Fortunately, you can control your tension with the following natural remedies:
 
• Try peppermint oil. One randomized, placebo-controlled German study applied 10 percent peppermint oil (mixed with 90 percent ethanol) to the temples or forehead of volunteers who were suffering from stress headaches. They found that in 15 minutes, peppermint oil relieved pain as well as 1,000 mg of acetaminophen with no side effects.
 
• Enjoy coffee, tea, or an energy drink. The effective component is caffeine, so be sure to drink caffeinated versions. Caffeine helps reduce the swelling of blood vessels which helps to relieve headaches. Caffeine's ability to reduce swelling is why it's included as an ingredient in some extra-strength painkillers.
 
• Take feverfew. Feverfew has been used for hundreds of years to treat headaches. One study found that taking a minimum of 250 milligrams a day lessened the number and severity of headaches in 70 percent of patients. Experts believe feverfew increases blood flow by relaxing blood vessels. (Note: Don't take feverfew if you're allergic to ragweed.)
 
• Drink more water. The Mayo Clinic says that headaches can be caused by dehydration, and while thirst is a good indicator that your body needs more water, the experts at Mayo Clinic recommend looking at the color of your urine instead. If it's clear, you're drinking enough. If it's yellow, you may be dehydrated, and the darker the shade of yellow, the more dehydrated you are. Drink up!
 
 
• Take willow bark. Willow bark has been used for thousands of years to ease headaches. It contains salacin, a chemical used to develop aspirin. A study at the University of Maryland found it reduces inflammation as well as relieves pain, and other studies have found that it is as effective as aspirin. Researchers in Germany have likewise found that it is as effective as acetaminophen in easing headache pain. Willow bark can be bought in capsules or as a tea.
 
• Watch your diet. Certain foods can trigger tension headaches in sensitive people. They include monosodium glutamate (MSG), chocolate, cheese, red wine, nitrates, and caffeine. If you suspect a food is the cause of your headaches, try an elimination diet.
 
• Get enough magnesium. Studies have shown that people who have tension headaches tend to have lower levels of magnesium in the blood and brain than those who are headache free, and supplementing with magnesium (up to 250 mg three times a day) has been shown to significantly reduce tension headaches. Magnesium can be found in almonds, bananas, and avocados.

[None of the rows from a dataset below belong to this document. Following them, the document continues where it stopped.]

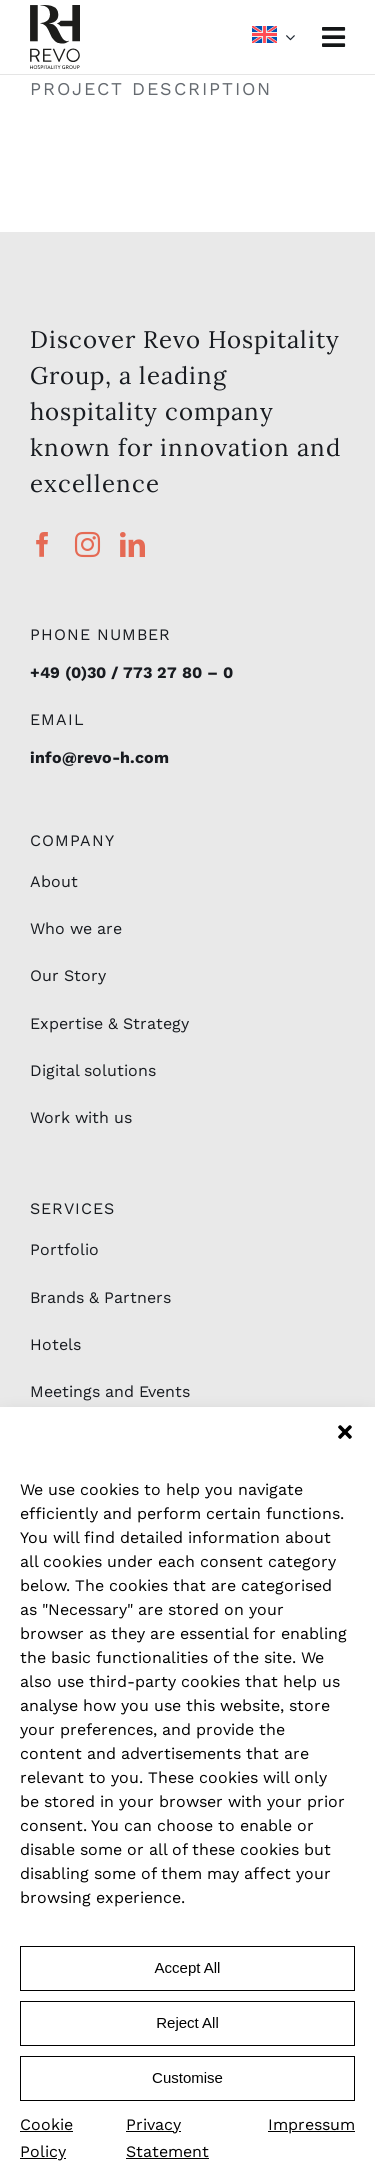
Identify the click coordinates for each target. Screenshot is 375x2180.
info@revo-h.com (99, 757)
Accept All (188, 1967)
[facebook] (42, 544)
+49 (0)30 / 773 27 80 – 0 (131, 672)
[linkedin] (132, 544)
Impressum (311, 2124)
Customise (187, 2077)
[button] (345, 1432)
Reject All (187, 2022)
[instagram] (87, 544)
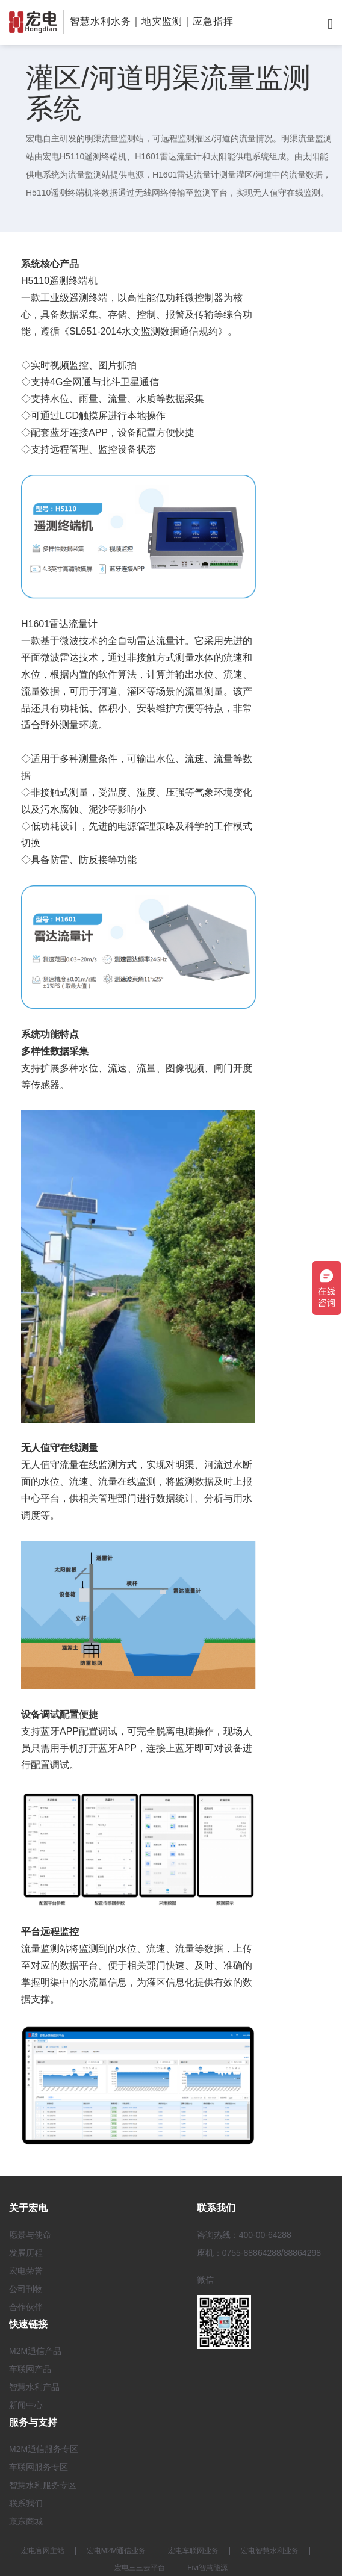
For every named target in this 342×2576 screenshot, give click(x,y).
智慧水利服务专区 (42, 2485)
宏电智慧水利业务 (270, 2551)
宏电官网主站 (42, 2551)
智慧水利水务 (100, 21)
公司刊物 (26, 2289)
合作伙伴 (26, 2307)
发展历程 (26, 2253)
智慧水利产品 (34, 2387)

• Eat a curry. A Scottish study at the Rowett Research Institute in Aberdeen found that common Indian spices are rich sources of salicylate, a natural painkiller that is the active ingredient in aspirin. In fact, a single serving of hot curries contain much higher amounts of salicylates than an aspirin tablet. But the curries have to be hot to be helpful. The researchers found that milder curry dishes, such as chicken korma, had smaller amounts of pain-killing salicyclates, than hotter ones such as vindaloo.